• Postdoc., Neuroscience, University of North Carolina, Chapel Hill, NC
• Ph.D., Molecular Biology and Neuroscience, Princeton University, Princeton, NJ
• M.A., Molecular Biology, Princeton University, Princeton, NJ
• Postbacc., Mental Health, National Institutes of Health, Bethesda, MD
• B.S.E., Biomedical Engineering, Duke University, Durham, NC

Neurodevelopmental disorders (NDDs)-neuropsychiatric diseases that include autism spectrum disorders (ASD) and intellectual disability-related rare disorders-constitute a tremendous burden on patients, their families, and society as a whole. To understand the mechanisms underlying NDDs and to develop effective treatments, neuroscientists are developing mouse models of the factors that lead to impaired early-life brain development. My research uses these mouse models to address broad themes-the identification of biomarkers and the assessment of potential new therapies-at the intersection of behavioral testing and neurobiological investigation of observed behavioral deficits.

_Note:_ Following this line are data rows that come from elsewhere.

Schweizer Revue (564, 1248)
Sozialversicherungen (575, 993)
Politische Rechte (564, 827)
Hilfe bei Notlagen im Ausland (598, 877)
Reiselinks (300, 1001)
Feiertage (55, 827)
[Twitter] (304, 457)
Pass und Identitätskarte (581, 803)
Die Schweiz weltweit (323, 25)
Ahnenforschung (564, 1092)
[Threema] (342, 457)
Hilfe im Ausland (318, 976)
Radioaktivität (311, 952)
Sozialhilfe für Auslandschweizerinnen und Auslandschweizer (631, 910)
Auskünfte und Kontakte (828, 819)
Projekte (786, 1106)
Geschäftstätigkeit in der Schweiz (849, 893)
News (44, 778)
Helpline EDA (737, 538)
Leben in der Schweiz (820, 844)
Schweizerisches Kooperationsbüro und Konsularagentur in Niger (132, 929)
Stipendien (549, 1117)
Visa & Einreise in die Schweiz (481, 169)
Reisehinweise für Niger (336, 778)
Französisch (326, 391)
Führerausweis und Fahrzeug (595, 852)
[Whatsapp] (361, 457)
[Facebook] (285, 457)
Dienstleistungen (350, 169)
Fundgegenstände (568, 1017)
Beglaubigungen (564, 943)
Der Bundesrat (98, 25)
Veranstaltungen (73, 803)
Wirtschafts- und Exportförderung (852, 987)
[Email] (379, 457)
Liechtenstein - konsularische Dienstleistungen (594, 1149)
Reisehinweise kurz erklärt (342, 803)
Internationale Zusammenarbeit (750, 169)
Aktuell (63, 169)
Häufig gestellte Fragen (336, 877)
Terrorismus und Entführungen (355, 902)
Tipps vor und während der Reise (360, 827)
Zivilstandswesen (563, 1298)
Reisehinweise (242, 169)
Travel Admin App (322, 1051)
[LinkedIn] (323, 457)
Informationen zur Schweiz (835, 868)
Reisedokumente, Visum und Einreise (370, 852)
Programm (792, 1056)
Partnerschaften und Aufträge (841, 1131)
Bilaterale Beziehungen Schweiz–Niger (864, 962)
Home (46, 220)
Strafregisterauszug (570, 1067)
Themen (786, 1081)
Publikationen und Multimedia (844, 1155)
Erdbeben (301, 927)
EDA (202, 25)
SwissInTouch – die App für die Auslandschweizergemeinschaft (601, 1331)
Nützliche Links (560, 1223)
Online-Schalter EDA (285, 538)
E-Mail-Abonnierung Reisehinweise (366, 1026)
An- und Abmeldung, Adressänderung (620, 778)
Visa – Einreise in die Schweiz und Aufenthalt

Currently, my research focuses on:

(1) Assessing the impact of environmental enrichment in NDDs. Environmental enrichment-a form of cognitive modification of one's surroundings-has proven to ameliorate cognitive, social, and motor symptoms in mouse models of neurodegenerative disorders and traumatic brain injury. But the effect of this manipulation in NDD mouse models remains relatively understudied. Students will assess the impact of two to eight weeks of environmental enrichment on NDD-relevant social, motor, cognitive, or mouse-specific behaviors and anatomical and/or electrophysiological phenotypes.

(2) Characterizing sensorimotor learning as an ASD-relevant biomarker. My graduate work identified widespread deficits in eyeblink conditioning across mouse models of rare, monogenic ASD-related syndromes, suggesting that cerebellar disruption and/or sensorimotor dysfunction might be important biomarkers of ASD.